The sequestration is listed separately on an EOB, rather than being automatically factored in to the allowed amount, so as not to confuse people and software programs that are comparing the Medicare rate tables against the allowed amount to check for discrepancies. By listing the sequestration amount separately, the allowed amount will still match the rate tables, and the rate tables do not need to be re-adjusted whenever the sequestration is increased or decreased. Unfortunately, this means that anyone typing in their EOBs must input the sequestered amounts themself, in order to balance the allowed amount, the amount paid, and the patient responsibility.

AngelTrack considers the sequestered amount as a quasi-payment, which reduces the balance owed (and the accrued revenue) even though it is not cash received. It simultaneously is and is not a payment.

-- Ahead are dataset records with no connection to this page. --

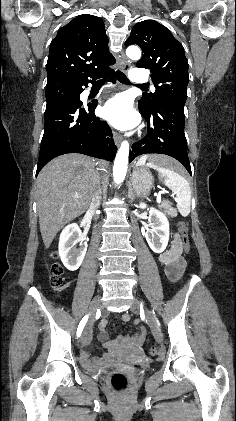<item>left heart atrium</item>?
Wrapping results in <instances>:
<instances>
[{"label": "left heart atrium", "instance_id": "39dd6f15", "mask_svg": "<svg viewBox=\"0 0 236 421\" xmlns=\"http://www.w3.org/2000/svg\"><path fill=\"white\" fill-rule=\"evenodd\" d=\"M101 116L113 127L127 129L137 125L138 116L127 98L117 95L110 98L101 109Z\"/></svg>", "mask_w": 236, "mask_h": 421}]
</instances>
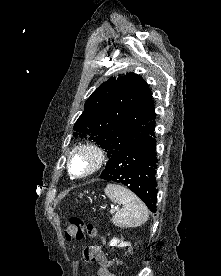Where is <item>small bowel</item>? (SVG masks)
I'll list each match as a JSON object with an SVG mask.
<instances>
[{
  "label": "small bowel",
  "instance_id": "obj_1",
  "mask_svg": "<svg viewBox=\"0 0 221 276\" xmlns=\"http://www.w3.org/2000/svg\"><path fill=\"white\" fill-rule=\"evenodd\" d=\"M83 258L85 261L90 263L97 262L100 267L97 269L98 276H115L107 268L109 260L106 258L103 250L100 246H89L83 250Z\"/></svg>",
  "mask_w": 221,
  "mask_h": 276
}]
</instances>
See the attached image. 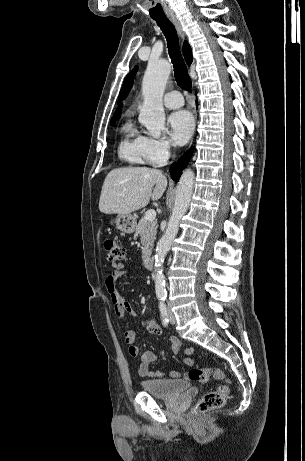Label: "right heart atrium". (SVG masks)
<instances>
[{"label": "right heart atrium", "instance_id": "d8ad5b80", "mask_svg": "<svg viewBox=\"0 0 305 461\" xmlns=\"http://www.w3.org/2000/svg\"><path fill=\"white\" fill-rule=\"evenodd\" d=\"M146 149L150 163L162 164L168 157L171 150V143L164 138H146Z\"/></svg>", "mask_w": 305, "mask_h": 461}]
</instances>
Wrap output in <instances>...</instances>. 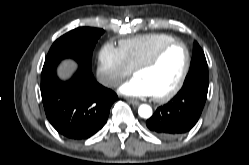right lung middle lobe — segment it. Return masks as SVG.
<instances>
[{
	"label": "right lung middle lobe",
	"mask_w": 249,
	"mask_h": 165,
	"mask_svg": "<svg viewBox=\"0 0 249 165\" xmlns=\"http://www.w3.org/2000/svg\"><path fill=\"white\" fill-rule=\"evenodd\" d=\"M104 30L79 27L58 38L51 46L45 62L73 58L79 65L92 73V52Z\"/></svg>",
	"instance_id": "obj_1"
}]
</instances>
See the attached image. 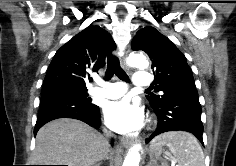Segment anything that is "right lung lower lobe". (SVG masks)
<instances>
[{
    "label": "right lung lower lobe",
    "instance_id": "right-lung-lower-lobe-1",
    "mask_svg": "<svg viewBox=\"0 0 236 166\" xmlns=\"http://www.w3.org/2000/svg\"><path fill=\"white\" fill-rule=\"evenodd\" d=\"M62 86L65 85L43 86L42 90L53 92ZM64 117L81 120L92 127H99L101 124L99 107L96 105L83 106L55 102L52 104L40 105L37 122L34 128V135H36L38 130L47 122Z\"/></svg>",
    "mask_w": 236,
    "mask_h": 166
}]
</instances>
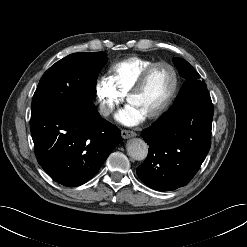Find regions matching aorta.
<instances>
[{
	"label": "aorta",
	"mask_w": 247,
	"mask_h": 247,
	"mask_svg": "<svg viewBox=\"0 0 247 247\" xmlns=\"http://www.w3.org/2000/svg\"><path fill=\"white\" fill-rule=\"evenodd\" d=\"M128 155L134 160L141 161L147 157L148 145L140 138L130 139L126 144Z\"/></svg>",
	"instance_id": "1"
}]
</instances>
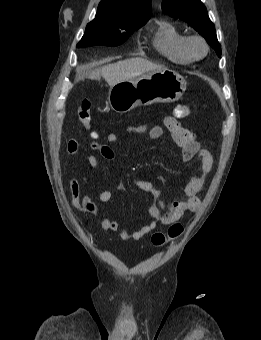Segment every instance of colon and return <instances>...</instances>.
I'll list each match as a JSON object with an SVG mask.
<instances>
[{
    "label": "colon",
    "mask_w": 261,
    "mask_h": 340,
    "mask_svg": "<svg viewBox=\"0 0 261 340\" xmlns=\"http://www.w3.org/2000/svg\"><path fill=\"white\" fill-rule=\"evenodd\" d=\"M173 115L177 118H186L190 115V109L185 105H178L173 109ZM78 116L82 124L89 128L92 120L91 104L89 101L84 100L78 107ZM94 137H98L97 134H93ZM184 227L180 223L172 224L167 233L157 232L152 235L151 241L154 246L161 247L166 243L176 240L183 233Z\"/></svg>",
    "instance_id": "5ec220e1"
}]
</instances>
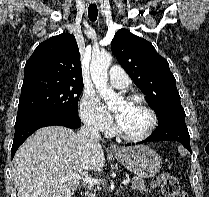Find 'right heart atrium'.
<instances>
[{"mask_svg": "<svg viewBox=\"0 0 209 197\" xmlns=\"http://www.w3.org/2000/svg\"><path fill=\"white\" fill-rule=\"evenodd\" d=\"M79 114L82 121L93 131L109 133L113 122L110 114L92 93L84 91L79 101Z\"/></svg>", "mask_w": 209, "mask_h": 197, "instance_id": "1", "label": "right heart atrium"}]
</instances>
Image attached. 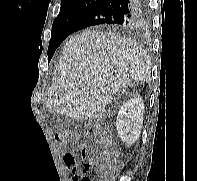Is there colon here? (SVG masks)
Here are the masks:
<instances>
[{
  "label": "colon",
  "mask_w": 197,
  "mask_h": 181,
  "mask_svg": "<svg viewBox=\"0 0 197 181\" xmlns=\"http://www.w3.org/2000/svg\"><path fill=\"white\" fill-rule=\"evenodd\" d=\"M87 133L95 135V129L89 127ZM58 138H63V134H58ZM83 171L78 181H111L118 169V160L113 149H106L90 155L88 151L81 153Z\"/></svg>",
  "instance_id": "obj_1"
}]
</instances>
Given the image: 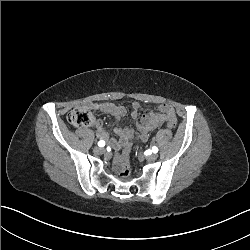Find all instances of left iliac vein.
Instances as JSON below:
<instances>
[{"instance_id":"obj_1","label":"left iliac vein","mask_w":250,"mask_h":250,"mask_svg":"<svg viewBox=\"0 0 250 250\" xmlns=\"http://www.w3.org/2000/svg\"><path fill=\"white\" fill-rule=\"evenodd\" d=\"M157 157H158L157 154H151L147 158L149 161H155L157 159Z\"/></svg>"}]
</instances>
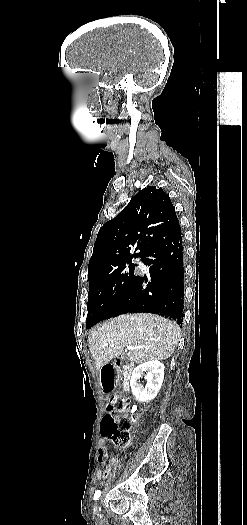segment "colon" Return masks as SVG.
<instances>
[{
    "instance_id": "1",
    "label": "colon",
    "mask_w": 247,
    "mask_h": 525,
    "mask_svg": "<svg viewBox=\"0 0 247 525\" xmlns=\"http://www.w3.org/2000/svg\"><path fill=\"white\" fill-rule=\"evenodd\" d=\"M127 399L123 395L112 396L107 403V413L105 414L99 435L108 438L118 448H125L130 440V429L134 423V418L126 415Z\"/></svg>"
}]
</instances>
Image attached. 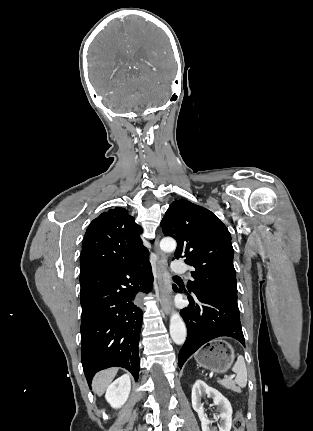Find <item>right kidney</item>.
<instances>
[{"label":"right kidney","instance_id":"right-kidney-1","mask_svg":"<svg viewBox=\"0 0 313 431\" xmlns=\"http://www.w3.org/2000/svg\"><path fill=\"white\" fill-rule=\"evenodd\" d=\"M130 390V376L125 374L109 385L105 394V398L113 408H120L127 401Z\"/></svg>","mask_w":313,"mask_h":431}]
</instances>
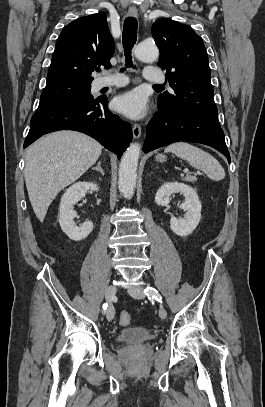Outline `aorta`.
Masks as SVG:
<instances>
[{
	"mask_svg": "<svg viewBox=\"0 0 265 407\" xmlns=\"http://www.w3.org/2000/svg\"><path fill=\"white\" fill-rule=\"evenodd\" d=\"M135 56L143 62H153L159 57V50L153 43L141 42L135 48ZM141 146L138 143L131 144L122 156L119 165L118 187L124 197L134 194L137 166Z\"/></svg>",
	"mask_w": 265,
	"mask_h": 407,
	"instance_id": "1",
	"label": "aorta"
}]
</instances>
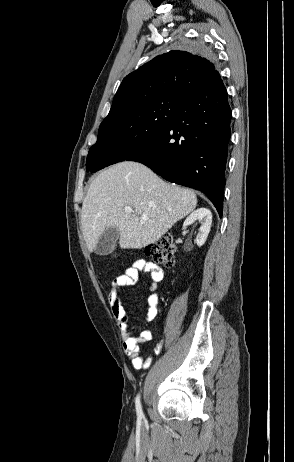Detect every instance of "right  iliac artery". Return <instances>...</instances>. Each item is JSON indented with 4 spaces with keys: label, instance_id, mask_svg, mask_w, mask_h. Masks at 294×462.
Segmentation results:
<instances>
[{
    "label": "right iliac artery",
    "instance_id": "1",
    "mask_svg": "<svg viewBox=\"0 0 294 462\" xmlns=\"http://www.w3.org/2000/svg\"><path fill=\"white\" fill-rule=\"evenodd\" d=\"M135 405H136V412H137L138 418H142L144 415H143L142 408H141L140 395L139 394L136 397Z\"/></svg>",
    "mask_w": 294,
    "mask_h": 462
}]
</instances>
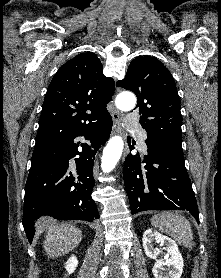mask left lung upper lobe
I'll use <instances>...</instances> for the list:
<instances>
[{
    "label": "left lung upper lobe",
    "instance_id": "5c2ea615",
    "mask_svg": "<svg viewBox=\"0 0 221 278\" xmlns=\"http://www.w3.org/2000/svg\"><path fill=\"white\" fill-rule=\"evenodd\" d=\"M117 86L136 94L140 124L147 131V140L182 141V116L176 84L159 60L151 56L136 57Z\"/></svg>",
    "mask_w": 221,
    "mask_h": 278
}]
</instances>
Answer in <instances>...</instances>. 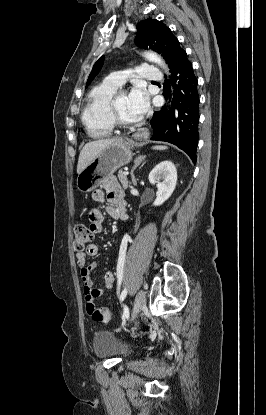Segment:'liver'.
I'll use <instances>...</instances> for the list:
<instances>
[{
    "label": "liver",
    "mask_w": 266,
    "mask_h": 415,
    "mask_svg": "<svg viewBox=\"0 0 266 415\" xmlns=\"http://www.w3.org/2000/svg\"><path fill=\"white\" fill-rule=\"evenodd\" d=\"M118 139H101L85 144L79 155L77 173H81L104 148Z\"/></svg>",
    "instance_id": "liver-1"
}]
</instances>
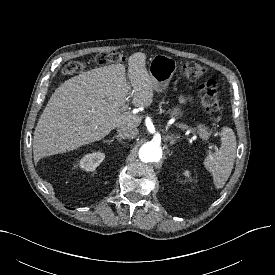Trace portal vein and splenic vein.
<instances>
[{"instance_id": "1", "label": "portal vein and splenic vein", "mask_w": 275, "mask_h": 275, "mask_svg": "<svg viewBox=\"0 0 275 275\" xmlns=\"http://www.w3.org/2000/svg\"><path fill=\"white\" fill-rule=\"evenodd\" d=\"M130 100H131V99H128V101H127V102H130ZM122 109H123V110L130 109V107H129V103H127L126 105H124V106L122 107ZM186 129H188V131H191V130H189V128H186ZM211 145H212L213 147H216V146H217V145H216V144H214V143H211Z\"/></svg>"}]
</instances>
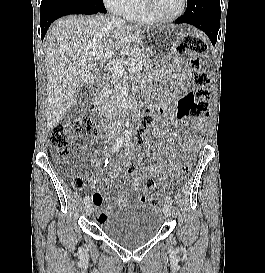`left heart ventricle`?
I'll list each match as a JSON object with an SVG mask.
<instances>
[{
    "label": "left heart ventricle",
    "mask_w": 265,
    "mask_h": 273,
    "mask_svg": "<svg viewBox=\"0 0 265 273\" xmlns=\"http://www.w3.org/2000/svg\"><path fill=\"white\" fill-rule=\"evenodd\" d=\"M182 0H150L152 11L161 17H170L178 13Z\"/></svg>",
    "instance_id": "1"
}]
</instances>
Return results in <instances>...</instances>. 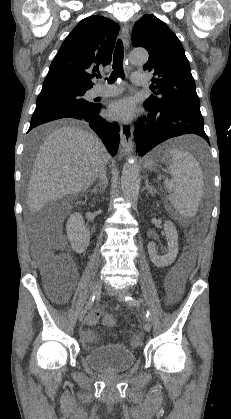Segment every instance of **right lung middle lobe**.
<instances>
[{
  "label": "right lung middle lobe",
  "mask_w": 231,
  "mask_h": 419,
  "mask_svg": "<svg viewBox=\"0 0 231 419\" xmlns=\"http://www.w3.org/2000/svg\"><path fill=\"white\" fill-rule=\"evenodd\" d=\"M85 92L86 90L64 85L45 86L42 88L36 104L62 102L74 105H90V102L82 98Z\"/></svg>",
  "instance_id": "dd1d6c3e"
}]
</instances>
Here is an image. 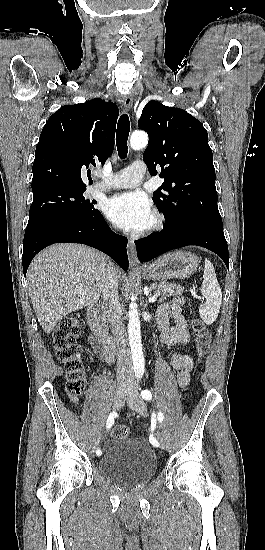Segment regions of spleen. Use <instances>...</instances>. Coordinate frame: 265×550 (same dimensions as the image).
Instances as JSON below:
<instances>
[{"mask_svg": "<svg viewBox=\"0 0 265 550\" xmlns=\"http://www.w3.org/2000/svg\"><path fill=\"white\" fill-rule=\"evenodd\" d=\"M201 292L206 301L200 305L199 313L203 322L211 325L218 316L222 302V292L216 278L214 266L208 259H205Z\"/></svg>", "mask_w": 265, "mask_h": 550, "instance_id": "3e777b00", "label": "spleen"}]
</instances>
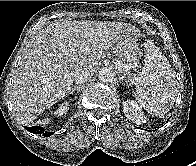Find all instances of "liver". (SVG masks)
Here are the masks:
<instances>
[{"label": "liver", "instance_id": "6515ba94", "mask_svg": "<svg viewBox=\"0 0 196 166\" xmlns=\"http://www.w3.org/2000/svg\"><path fill=\"white\" fill-rule=\"evenodd\" d=\"M138 30L129 23L55 21L32 37L14 76L13 110L28 125L70 93L76 72L92 75L98 60Z\"/></svg>", "mask_w": 196, "mask_h": 166}]
</instances>
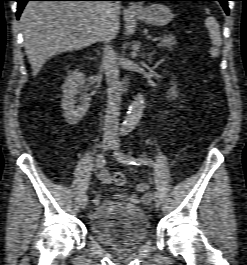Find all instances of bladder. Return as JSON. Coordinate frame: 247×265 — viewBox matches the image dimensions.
I'll return each instance as SVG.
<instances>
[{
	"instance_id": "obj_1",
	"label": "bladder",
	"mask_w": 247,
	"mask_h": 265,
	"mask_svg": "<svg viewBox=\"0 0 247 265\" xmlns=\"http://www.w3.org/2000/svg\"><path fill=\"white\" fill-rule=\"evenodd\" d=\"M89 229L100 243L114 248L133 247L150 233L144 208L120 201L98 204L89 214Z\"/></svg>"
}]
</instances>
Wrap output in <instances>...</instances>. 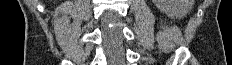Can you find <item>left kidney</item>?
<instances>
[{
  "instance_id": "5707ae66",
  "label": "left kidney",
  "mask_w": 232,
  "mask_h": 65,
  "mask_svg": "<svg viewBox=\"0 0 232 65\" xmlns=\"http://www.w3.org/2000/svg\"><path fill=\"white\" fill-rule=\"evenodd\" d=\"M157 8L172 18H183L192 9L194 0H153Z\"/></svg>"
}]
</instances>
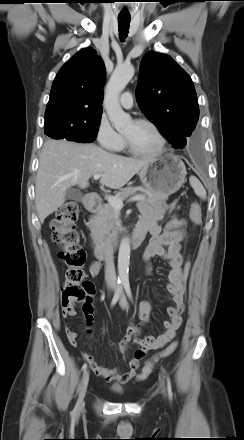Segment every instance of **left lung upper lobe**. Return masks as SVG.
<instances>
[{
    "label": "left lung upper lobe",
    "instance_id": "5c2ea615",
    "mask_svg": "<svg viewBox=\"0 0 244 440\" xmlns=\"http://www.w3.org/2000/svg\"><path fill=\"white\" fill-rule=\"evenodd\" d=\"M136 99L175 148H183L196 127L199 107L190 76L171 57L147 53L140 64Z\"/></svg>",
    "mask_w": 244,
    "mask_h": 440
}]
</instances>
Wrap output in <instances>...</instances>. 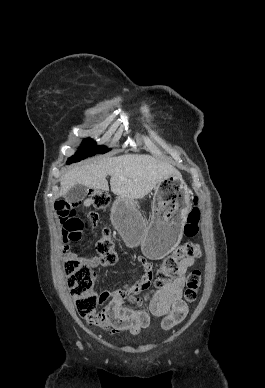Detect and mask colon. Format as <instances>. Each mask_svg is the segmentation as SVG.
Listing matches in <instances>:
<instances>
[{
	"mask_svg": "<svg viewBox=\"0 0 265 388\" xmlns=\"http://www.w3.org/2000/svg\"><path fill=\"white\" fill-rule=\"evenodd\" d=\"M91 204L97 209H105L110 202L109 195L104 191H93L89 198ZM196 202V199H195ZM55 210L63 226V238L67 243H75L80 240L83 223L75 215L74 204L68 201H57ZM200 211L194 207L187 218L184 226V234L193 237L199 232ZM97 251L101 256V262L106 266L115 265L119 256L115 250L112 232L110 229L103 230L102 238L97 243ZM201 250L196 243H185L177 247L170 255L166 256L156 272L154 281L155 288L162 289L167 286L174 273L178 271L179 264L185 259L197 258ZM64 269L68 281V287L73 296L75 307L79 315L92 324L100 325L104 321V315L97 310L100 304V296L95 290L96 273L87 264L83 263L75 255L65 261ZM201 285V273L194 270L187 279L184 299L193 303L198 295ZM135 304H141L142 299L130 293V287L124 289Z\"/></svg>",
	"mask_w": 265,
	"mask_h": 388,
	"instance_id": "colon-1",
	"label": "colon"
}]
</instances>
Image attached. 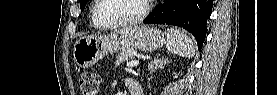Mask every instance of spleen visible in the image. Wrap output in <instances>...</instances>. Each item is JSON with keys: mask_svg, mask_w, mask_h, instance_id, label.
Instances as JSON below:
<instances>
[{"mask_svg": "<svg viewBox=\"0 0 277 95\" xmlns=\"http://www.w3.org/2000/svg\"><path fill=\"white\" fill-rule=\"evenodd\" d=\"M167 50L182 57H192L195 46L192 39L183 31L176 28L167 29Z\"/></svg>", "mask_w": 277, "mask_h": 95, "instance_id": "3e777b00", "label": "spleen"}]
</instances>
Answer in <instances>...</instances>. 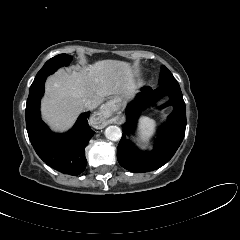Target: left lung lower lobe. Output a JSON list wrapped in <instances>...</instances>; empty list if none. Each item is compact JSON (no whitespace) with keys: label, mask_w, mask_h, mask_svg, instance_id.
<instances>
[{"label":"left lung lower lobe","mask_w":240,"mask_h":240,"mask_svg":"<svg viewBox=\"0 0 240 240\" xmlns=\"http://www.w3.org/2000/svg\"><path fill=\"white\" fill-rule=\"evenodd\" d=\"M164 95H168L170 101L162 105V108L172 105L174 111L168 117V122L162 127L154 149L149 153L142 152L126 139V134L133 133L140 111L153 105ZM126 120L117 149L119 164L129 171L137 173L160 168L172 158L185 135L186 108L180 86L160 85L155 90L143 87L136 99L127 106Z\"/></svg>","instance_id":"0a47b994"}]
</instances>
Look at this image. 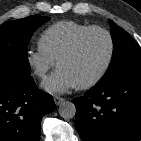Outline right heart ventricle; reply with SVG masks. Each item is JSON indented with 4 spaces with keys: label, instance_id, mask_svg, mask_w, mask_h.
I'll return each mask as SVG.
<instances>
[{
    "label": "right heart ventricle",
    "instance_id": "right-heart-ventricle-1",
    "mask_svg": "<svg viewBox=\"0 0 141 141\" xmlns=\"http://www.w3.org/2000/svg\"><path fill=\"white\" fill-rule=\"evenodd\" d=\"M89 27L91 25L70 20L57 22L43 31L39 38V45L50 57L57 60L75 37Z\"/></svg>",
    "mask_w": 141,
    "mask_h": 141
}]
</instances>
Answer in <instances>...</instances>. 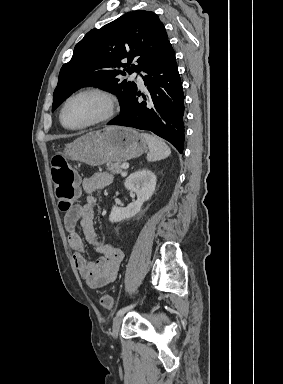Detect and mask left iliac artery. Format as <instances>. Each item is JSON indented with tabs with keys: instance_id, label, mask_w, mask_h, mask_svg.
Instances as JSON below:
<instances>
[{
	"instance_id": "left-iliac-artery-1",
	"label": "left iliac artery",
	"mask_w": 283,
	"mask_h": 384,
	"mask_svg": "<svg viewBox=\"0 0 283 384\" xmlns=\"http://www.w3.org/2000/svg\"><path fill=\"white\" fill-rule=\"evenodd\" d=\"M137 303H138V302H136V303H134V304H131V305H129V306H126V307L121 308V309L117 312V315L126 313V312L129 311L130 309L134 308V307L137 305Z\"/></svg>"
}]
</instances>
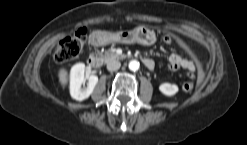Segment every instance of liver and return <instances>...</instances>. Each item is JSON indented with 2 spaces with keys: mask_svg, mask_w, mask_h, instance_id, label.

Clear it with your legal team first

AngelTrack stores the sequestered amounts separately, so that they appear as a separate column in the Revenue Accrual and related reports. Your accountant will know whether and how to apply the sequestered amounts to your books and taxes.

Before using any data from AngelTrack concerning revenue, collections, or writeoffs, you should consult your legal team. Taxes and deductions in the healthcare industry are complex, especially when Medicare/Medicaid writedowns are in play. It is easy to make a serious and costly mistake, so don't proceed without first talking to experts.

Filing an Electronic Secondary Claim

If you wish to electronically file against a secondary carrier after receiving a paper EOB from the primary, follow these steps:

  1. Use Record a Payment Event to input the paper EOB.
  2. When doing that, click "Input the adjustments from a paper EOB" and input the chart of CARCs.
  3. Under "Next Steps", send the call back to "Billing Office", and leave the Payor set to "Insurance".
  4. The dispatch will reappear in the Insurance Filing Queue, and will already be switched to the secondary.
  5. Batch up the dispatch, and send the batch to your clearinghouse.